----- Input records -----

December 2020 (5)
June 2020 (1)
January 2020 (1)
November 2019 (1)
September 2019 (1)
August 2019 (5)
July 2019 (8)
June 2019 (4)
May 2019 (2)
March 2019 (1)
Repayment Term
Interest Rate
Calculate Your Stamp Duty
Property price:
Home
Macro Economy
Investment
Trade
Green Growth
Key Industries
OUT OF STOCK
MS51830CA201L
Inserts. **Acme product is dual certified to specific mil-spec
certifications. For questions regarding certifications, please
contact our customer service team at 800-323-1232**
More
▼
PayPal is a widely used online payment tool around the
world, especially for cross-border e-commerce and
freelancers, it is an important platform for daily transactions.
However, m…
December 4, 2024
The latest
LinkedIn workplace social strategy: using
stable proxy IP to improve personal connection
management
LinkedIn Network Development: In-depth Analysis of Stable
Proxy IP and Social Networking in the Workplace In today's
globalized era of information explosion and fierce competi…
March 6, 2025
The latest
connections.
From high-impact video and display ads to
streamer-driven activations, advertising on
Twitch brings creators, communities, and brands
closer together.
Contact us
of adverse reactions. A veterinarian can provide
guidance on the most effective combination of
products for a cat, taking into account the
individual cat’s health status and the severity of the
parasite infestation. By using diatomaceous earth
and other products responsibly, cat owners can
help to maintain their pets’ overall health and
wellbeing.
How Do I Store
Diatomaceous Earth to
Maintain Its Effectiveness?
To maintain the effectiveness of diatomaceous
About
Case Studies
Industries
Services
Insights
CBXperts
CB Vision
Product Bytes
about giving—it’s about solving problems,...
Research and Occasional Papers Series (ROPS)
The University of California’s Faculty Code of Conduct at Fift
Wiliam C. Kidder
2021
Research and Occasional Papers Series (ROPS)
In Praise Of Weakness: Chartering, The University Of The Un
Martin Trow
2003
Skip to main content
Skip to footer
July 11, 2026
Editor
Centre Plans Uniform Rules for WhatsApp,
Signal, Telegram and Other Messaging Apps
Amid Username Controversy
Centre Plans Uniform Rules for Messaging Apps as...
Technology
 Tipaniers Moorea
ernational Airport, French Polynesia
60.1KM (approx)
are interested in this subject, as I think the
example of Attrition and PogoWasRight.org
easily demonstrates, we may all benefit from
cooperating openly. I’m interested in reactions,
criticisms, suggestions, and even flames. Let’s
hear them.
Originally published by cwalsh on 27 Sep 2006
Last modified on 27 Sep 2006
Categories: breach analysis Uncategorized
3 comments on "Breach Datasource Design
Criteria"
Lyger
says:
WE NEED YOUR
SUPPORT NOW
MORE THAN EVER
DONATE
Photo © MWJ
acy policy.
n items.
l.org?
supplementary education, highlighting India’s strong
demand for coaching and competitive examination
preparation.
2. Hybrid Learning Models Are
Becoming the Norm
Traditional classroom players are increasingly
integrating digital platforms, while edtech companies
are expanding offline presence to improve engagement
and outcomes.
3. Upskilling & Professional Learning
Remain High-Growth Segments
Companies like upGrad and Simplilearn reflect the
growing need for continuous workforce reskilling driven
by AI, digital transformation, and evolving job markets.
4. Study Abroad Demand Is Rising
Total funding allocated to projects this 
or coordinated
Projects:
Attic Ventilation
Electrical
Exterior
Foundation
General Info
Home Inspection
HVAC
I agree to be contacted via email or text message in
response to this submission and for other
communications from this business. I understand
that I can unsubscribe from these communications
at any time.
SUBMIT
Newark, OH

-----

All lines of the data above must be returned exactly.

December 2020 (5)
June 2020 (1)
January 2020 (1)
November 2019 (1)
September 2019 (1)
August 2019 (5)
July 2019 (8)
June 2019 (4)
May 2019 (2)
March 2019 (1)
Repayment Term
Interest Rate
Calculate Your Stamp Duty
Property price:
Home
Macro Economy
Investment
Trade
Green Growth
Key Industries
OUT OF STOCK
MS51830CA201L
Inserts. **Acme product is dual certified to specific mil-spec
certifications. For questions regarding certifications, please
contact our customer service team at 800-323-1232**
More
▼
PayPal is a widely used online payment tool around the
world, especially for cross-border e-commerce and
freelancers, it is an important platform for daily transactions.
However, m…
December 4, 2024
The latest
LinkedIn workplace social strategy: using
stable proxy IP to improve personal connection
management
LinkedIn Network Development: In-depth Analysis of Stable
Proxy IP and Social Networking in the Workplace In today's
globalized era of information explosion and fierce competi…
March 6, 2025
The latest
connections.
From high-impact video and display ads to
streamer-driven activations, advertising on
Twitch brings creators, communities, and brands
closer together.
Contact us
of adverse reactions. A veterinarian can provide
guidance on the most effective combination of
products for a cat, taking into account the
individual cat’s health status and the severity of the
parasite infestation. By using diatomaceous earth
and other products responsibly, cat owners can
help to maintain their pets’ overall health and
wellbeing.
How Do I Store
Diatomaceous Earth to
Maintain Its Effectiveness?
To maintain the effectiveness of diatomaceous
About
Case Studies
Industries
Services
Insights
CBXperts
CB Vision
Product Bytes
about giving—it’s about solving problems,...
Research and Occasional Papers Series (ROPS)
The University of California’s Faculty Code of Conduct at Fift
Wiliam C. Kidder
2021
Research and Occasional Papers Series (ROPS)
In Praise Of Weakness: Chartering, The University Of The Un
Martin Trow
2003
Skip to main content
Skip to footer
July 11, 2026
Editor
Centre Plans Uniform Rules for WhatsApp,
Signal, Telegram and Other Messaging Apps
Amid Username Controversy
Centre Plans Uniform Rules for Messaging Apps as...
Technology
 Tipaniers Moorea
ernational Airport, French Polynesia
60.1KM (approx)
are interested in this subject, as I think the
example of Attrition and PogoWasRight.org
easily demonstrates, we may all benefit from
cooperating openly. I’m interested in reactions,
criticisms, suggestions, and even flames. Let’s
hear them.
Originally published by cwalsh on 27 Sep 2006
Last modified on 27 Sep 2006
Categories: breach analysis Uncategorized
3 comments on "Breach Datasource Design
Criteria"
Lyger
says:
WE NEED YOUR
SUPPORT NOW
MORE THAN EVER
DONATE
Photo © MWJ
acy policy.
n items.
l.org?
supplementary education, highlighting India’s strong
demand for coaching and competitive examination
preparation.
2. Hybrid Learning Models Are
Becoming the Norm
Traditional classroom players are increasingly
integrating digital platforms, while edtech companies
are expanding offline presence to improve engagement
and outcomes.
3. Upskilling & Professional Learning
Remain High-Growth Segments
Companies like upGrad and Simplilearn reflect the
growing need for continuous workforce reskilling driven
by AI, digital transformation, and evolving job markets.
4. Study Abroad Demand Is Rising
Total funding allocated to projects this 
or coordinated
Projects:
Attic Ventilation
Electrical
Exterior
Foundation
General Info
Home Inspection
HVAC
I agree to be contacted via email or text message in
response to this submission and for other
communications from this business. I understand
that I can unsubscribe from these communications
at any time.
SUBMIT
Newark, OH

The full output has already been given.